Data-driven does not mean value-added metrics (VAM).  And VAM is not the same thing as merit pay.

The last few weeks have been an exciting time for K-12.  There’s all the media attention being showered on Waiting for Superman, as well as the release of the Nashville merit pay study.  Unfortunately, I’ve detected a consistent conflation of different concepts – data-drive decision-making, value-added metrics, and merit pay – that threatens to undermine the education and reform communities’ ability to make steady improvements to instructional and human capital operations.

As part of a very compelling and critical review of Waiting for Superman, Dana Goldstein quotes LA teacher and social justice unionist Alex Caputo-Pearl.  In the process of advancing an exciting vision of what teachers unions could be in the future, Caputo Pearl says:

“Data! There’s a good term out there,” he says with a laugh. “There are all sorts of problems with standardized tests, but that doesn’t mean you don’t look at them as one small tool to inform instruction. You do. The problem with value-added, on top of its severe lack of reliability and validity, is that if you use it in a high-stakes way where teachers are constantly thinking about it in relationship to their evaluations, you will smother a lot of the beautiful instincts that drive the inside of a school, with teachers talking to each other, collaborating and teaming up to support students.”

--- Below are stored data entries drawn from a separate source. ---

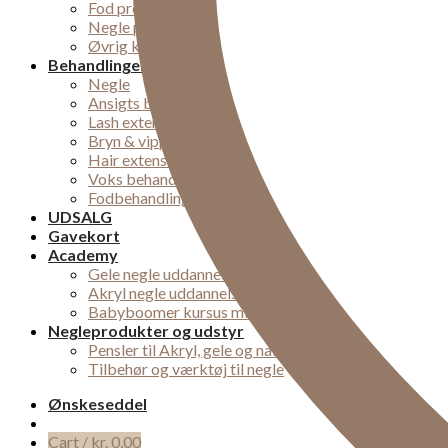
Fod produkter
Negle pleje
Øvrig kropspleje
Behandlinger
Negle
Ansigts behandlinger
Lash extensions
Bryn & vipper
Hair extensions
Voks behandling
Fodbehandlinger
UDSALG
Gavekort
Academy
Gele negle uddannelse
Akryl negle uddannelse
Babyboomer kursus midtjylland
Negleprodukter og udstyr
Pensler til Akryl, gele og nail-art
Tilbehør og værktøj til negle
Ønskeseddel
Cart /
kr.
0,00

What I find distressing about his quote is the conflation of the different data concepts, a pattern that I see often in the current discussion about the direction of education reform.  Just look at the comments section of any online piece about the Nashville study and you’ll get a sense of what I mean.

This conflation is very problematic.  Let’s return to the Caputo-Pearl quote to examine why.

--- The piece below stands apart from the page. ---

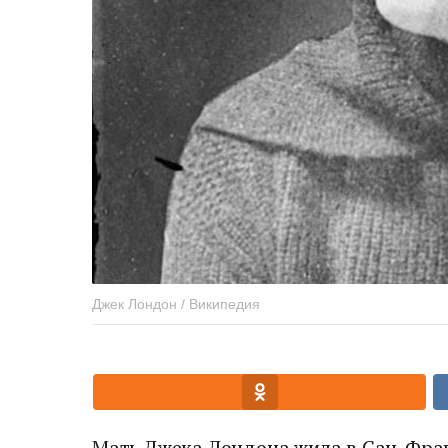
Джек Лондон / Википедия
Мать Джека Лондона жила в Сан-Фран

For starters, it’s unclear what exactly Caputo-Pearl means by “data”.  Data and data-driven decision-making in K-12 is about a lot more than Bill Sanders and his value-added methodology.  At the most basic level, it’s about helping teachers make good instructional decisions by providing them assessment data either in print outs or through a web portal.  At most districts, this is the real labor-intensive “data” work – to tease out insights from assessments to improve instruction, and it’s also an area that few  (if any) districts master at every campus under their jurisdiction. Such data-driven work is distinct from VAM or merit pay, and quite important to core instruction.

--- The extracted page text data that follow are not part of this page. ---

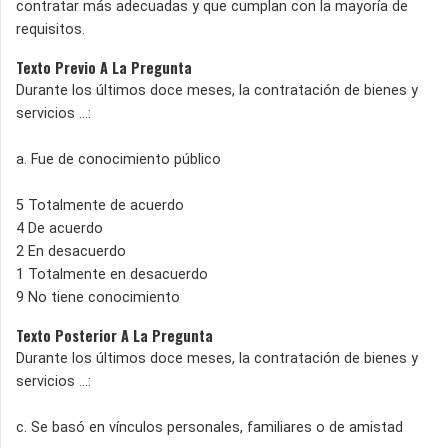
contratar más adecuadas y que cumplan con la mayoría de
requisitos.
Texto Previo A La Pregunta
Durante los últimos doce meses, la contratación de bienes y
servicios ...:
a. Fue de conocimiento público
5 Totalmente de acuerdo
4 De acuerdo
2 En desacuerdo
1 Totalmente en desacuerdo
9 No tiene conocimiento
Texto Posterior A La Pregunta
Durante los últimos doce meses, la contratación de bienes y
servicios ...:
c. Se basó en vínculos personales, familiares o de amistad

Further, Caputo-Pearl prefers a limited use of VAM for high stakes decisions including evaluation. This is perhaps the strangest forced dichotomy in media coverage and I was annoyed that someone with Goldstein’s reporting chops didn’t press about what proportion he/she favors.

In the real world every practitioner I have ever talked to realizes that it’s not 100% either/or but rather a share of each. For example, in real-world districts with VAM, there is usually a (disjointed) mix of quantitative and qualitative information that goes into teacher evaluation. And teacher evaluation is but just one of the high-stakes decisions.  VAM information can be helpful in targeting teacher recruitment, it can be helpful in creating optimal mixes of teachers in schedules, and it can be helpful in uncovering  the impact of specific professional development.    I thought the national discussion had moved on to figuring the optimal mix depending on local contexts, but in the national coverage, such as NBC’s Education Nation,  it still is made to sound like a binary that it simply is not when actually implemented.

Moreover, the idea that somehow there some robot-like district that gets a VAM score for teachers and immediately fires up some well-oiled performance-based termination machine is incorrect.  There is no such district.  In real-world districts, there are countless veto points to teacher termination even after an improvement plan fails.  Some veto points are good (parent support, campus support) and some bad (nepotism, patronage).  VAMs are useful in that mix to complement other information. It’s not deterministic now and is unlikely ever to be.   It’s not perfect, but it is valuable, and criticisms that can be made of VAM apply even more so to subjective observation.  Anybody that’s ever tried to help a district create an instructional observation tool that can be database-backed knows the perils that poor inter-rater reliability, social influence, and unfriendly interfaces can wreak on even the most concrete and well thought-out qualitative tools.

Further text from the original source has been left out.